[[ Recorded data open ]]

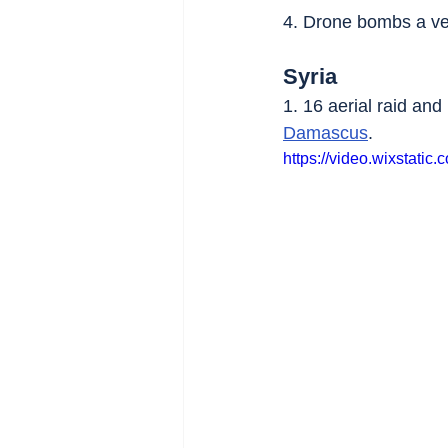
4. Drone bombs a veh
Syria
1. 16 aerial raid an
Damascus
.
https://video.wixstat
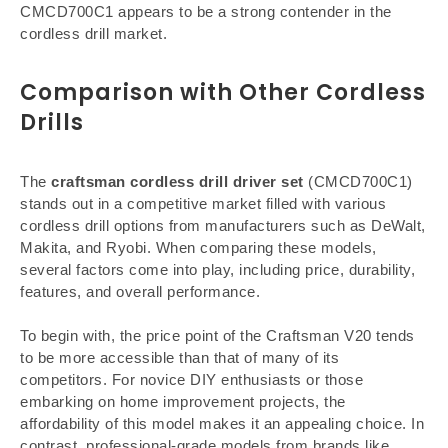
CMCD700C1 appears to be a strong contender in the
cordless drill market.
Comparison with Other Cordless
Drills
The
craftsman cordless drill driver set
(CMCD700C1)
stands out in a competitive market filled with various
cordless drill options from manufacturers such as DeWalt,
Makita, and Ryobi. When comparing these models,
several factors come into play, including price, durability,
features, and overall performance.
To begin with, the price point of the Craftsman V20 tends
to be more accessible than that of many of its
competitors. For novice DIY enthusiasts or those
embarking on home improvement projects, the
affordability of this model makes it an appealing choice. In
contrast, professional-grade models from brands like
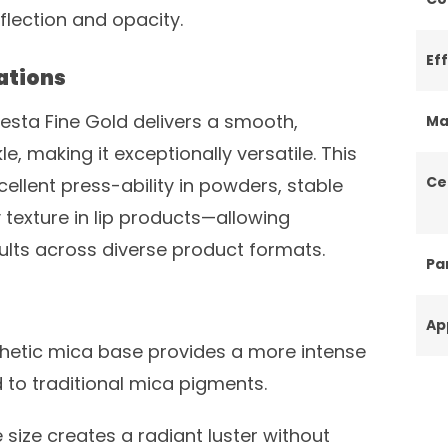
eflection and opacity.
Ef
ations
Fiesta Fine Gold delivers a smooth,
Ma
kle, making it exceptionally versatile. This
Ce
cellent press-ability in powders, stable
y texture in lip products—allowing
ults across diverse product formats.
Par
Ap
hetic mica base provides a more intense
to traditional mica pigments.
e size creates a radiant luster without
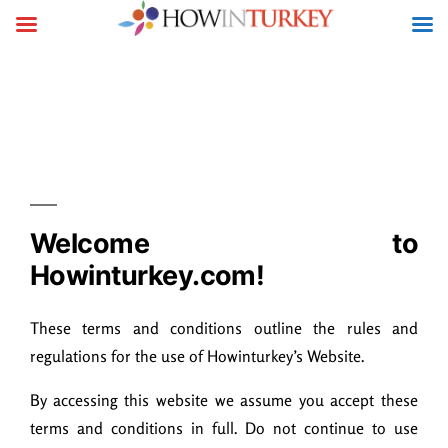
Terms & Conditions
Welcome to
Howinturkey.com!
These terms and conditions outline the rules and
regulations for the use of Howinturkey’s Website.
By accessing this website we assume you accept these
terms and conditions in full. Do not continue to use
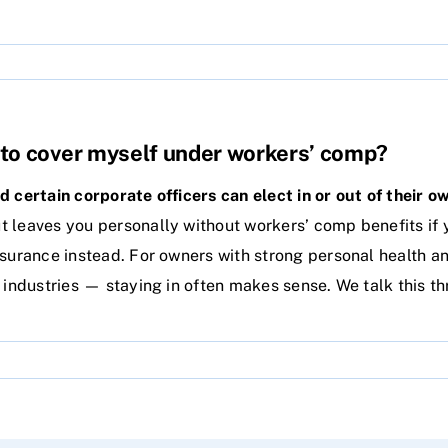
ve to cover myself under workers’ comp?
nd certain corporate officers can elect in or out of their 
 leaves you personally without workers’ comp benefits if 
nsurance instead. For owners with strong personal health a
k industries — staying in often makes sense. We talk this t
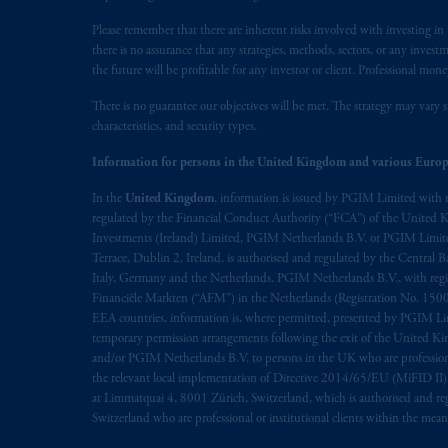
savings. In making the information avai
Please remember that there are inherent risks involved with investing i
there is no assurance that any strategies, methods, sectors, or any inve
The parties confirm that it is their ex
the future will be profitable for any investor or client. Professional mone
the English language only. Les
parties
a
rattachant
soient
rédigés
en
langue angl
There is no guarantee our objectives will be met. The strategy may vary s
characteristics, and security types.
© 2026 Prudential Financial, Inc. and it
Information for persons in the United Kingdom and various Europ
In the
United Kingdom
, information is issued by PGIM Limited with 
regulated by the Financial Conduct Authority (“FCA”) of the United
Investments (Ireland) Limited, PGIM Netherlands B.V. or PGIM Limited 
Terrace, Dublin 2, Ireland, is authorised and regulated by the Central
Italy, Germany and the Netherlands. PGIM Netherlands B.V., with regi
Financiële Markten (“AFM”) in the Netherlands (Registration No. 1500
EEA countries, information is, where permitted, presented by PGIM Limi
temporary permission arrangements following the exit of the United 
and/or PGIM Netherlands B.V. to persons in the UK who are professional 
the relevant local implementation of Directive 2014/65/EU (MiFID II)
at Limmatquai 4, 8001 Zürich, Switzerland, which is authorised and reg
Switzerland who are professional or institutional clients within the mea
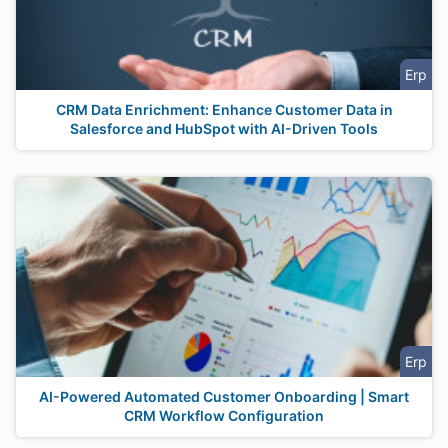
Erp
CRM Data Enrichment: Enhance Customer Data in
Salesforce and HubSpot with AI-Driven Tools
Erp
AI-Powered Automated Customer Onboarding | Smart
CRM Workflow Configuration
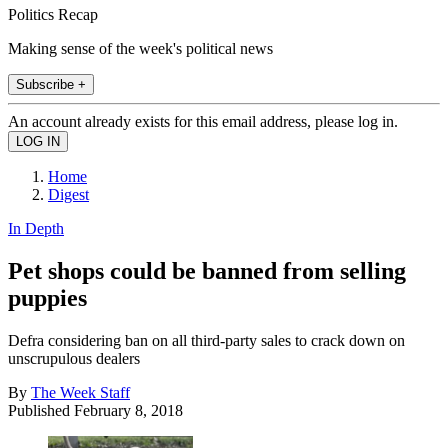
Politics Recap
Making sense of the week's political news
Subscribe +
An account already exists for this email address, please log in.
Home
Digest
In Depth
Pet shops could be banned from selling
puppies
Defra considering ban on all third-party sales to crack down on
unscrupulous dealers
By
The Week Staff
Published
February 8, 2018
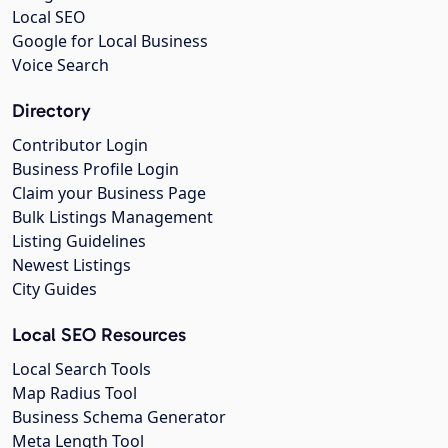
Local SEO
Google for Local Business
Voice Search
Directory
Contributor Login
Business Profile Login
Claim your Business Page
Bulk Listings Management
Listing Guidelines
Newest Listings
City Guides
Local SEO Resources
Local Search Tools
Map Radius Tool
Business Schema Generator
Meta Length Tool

[[ Recorded data closed ]]
[[ Recorded data open ]]

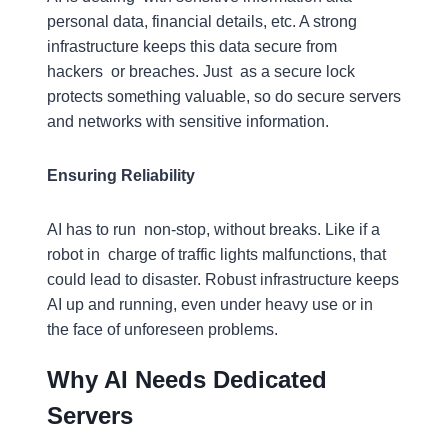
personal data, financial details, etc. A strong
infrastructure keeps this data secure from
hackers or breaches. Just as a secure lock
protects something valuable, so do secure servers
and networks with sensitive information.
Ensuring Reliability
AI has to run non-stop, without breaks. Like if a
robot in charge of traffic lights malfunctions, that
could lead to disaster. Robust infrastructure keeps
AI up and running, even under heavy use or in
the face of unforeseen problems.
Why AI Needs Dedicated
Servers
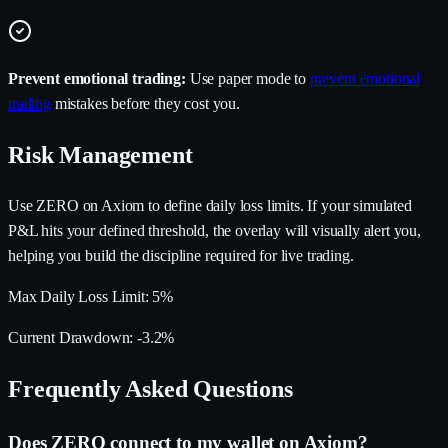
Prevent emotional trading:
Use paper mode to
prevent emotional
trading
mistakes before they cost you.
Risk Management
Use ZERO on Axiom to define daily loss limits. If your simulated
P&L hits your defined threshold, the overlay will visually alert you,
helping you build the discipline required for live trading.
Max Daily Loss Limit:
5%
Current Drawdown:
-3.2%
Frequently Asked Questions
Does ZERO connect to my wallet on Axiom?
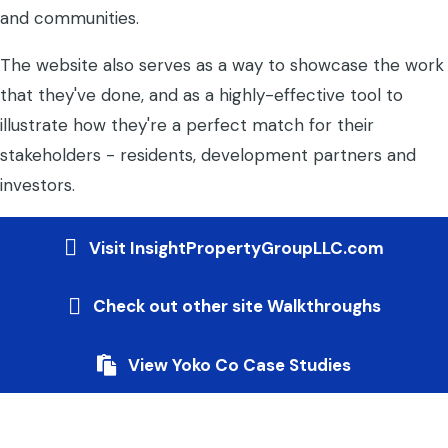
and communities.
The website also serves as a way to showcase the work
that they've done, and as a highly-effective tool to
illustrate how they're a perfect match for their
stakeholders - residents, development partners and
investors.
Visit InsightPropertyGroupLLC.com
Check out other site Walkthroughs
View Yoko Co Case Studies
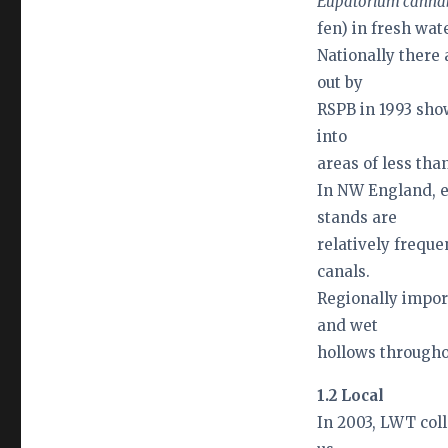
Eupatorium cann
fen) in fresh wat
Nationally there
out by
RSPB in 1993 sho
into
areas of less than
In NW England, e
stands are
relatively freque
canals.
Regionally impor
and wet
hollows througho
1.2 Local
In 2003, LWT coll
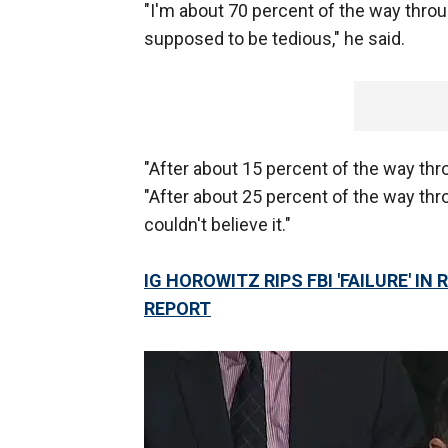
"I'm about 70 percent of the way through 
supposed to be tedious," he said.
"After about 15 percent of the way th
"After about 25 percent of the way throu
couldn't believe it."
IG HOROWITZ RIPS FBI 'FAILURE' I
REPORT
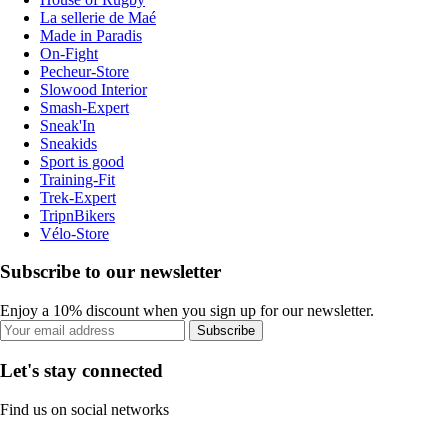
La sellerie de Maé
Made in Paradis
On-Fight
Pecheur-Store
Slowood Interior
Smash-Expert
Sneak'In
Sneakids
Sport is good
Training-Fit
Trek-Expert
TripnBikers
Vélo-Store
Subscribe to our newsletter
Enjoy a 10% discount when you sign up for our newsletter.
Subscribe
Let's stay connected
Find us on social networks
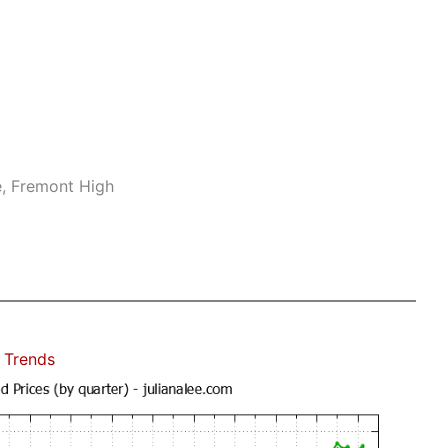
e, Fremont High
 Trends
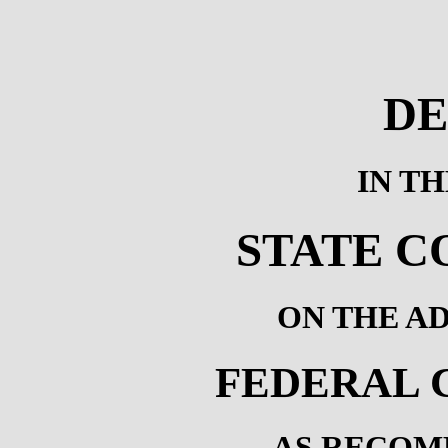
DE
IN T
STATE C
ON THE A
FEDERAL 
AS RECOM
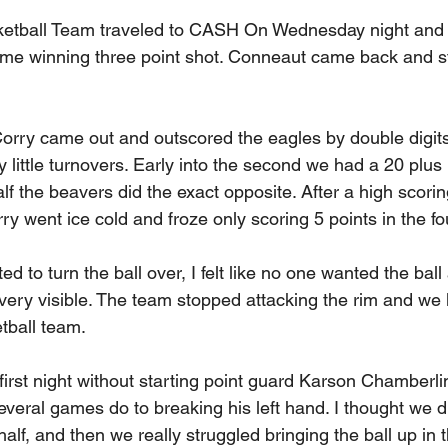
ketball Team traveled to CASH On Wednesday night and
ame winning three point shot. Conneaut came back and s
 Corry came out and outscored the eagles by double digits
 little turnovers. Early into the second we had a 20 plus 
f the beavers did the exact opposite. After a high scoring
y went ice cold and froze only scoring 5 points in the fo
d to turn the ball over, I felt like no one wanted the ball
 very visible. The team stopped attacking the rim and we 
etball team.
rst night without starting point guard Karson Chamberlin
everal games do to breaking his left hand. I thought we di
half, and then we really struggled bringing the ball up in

[[ Recorded data closed ]]

> Exercise goal: The reply should be nothing but the number of lines in the listing above that include "secure".

> Answer to this problem: 3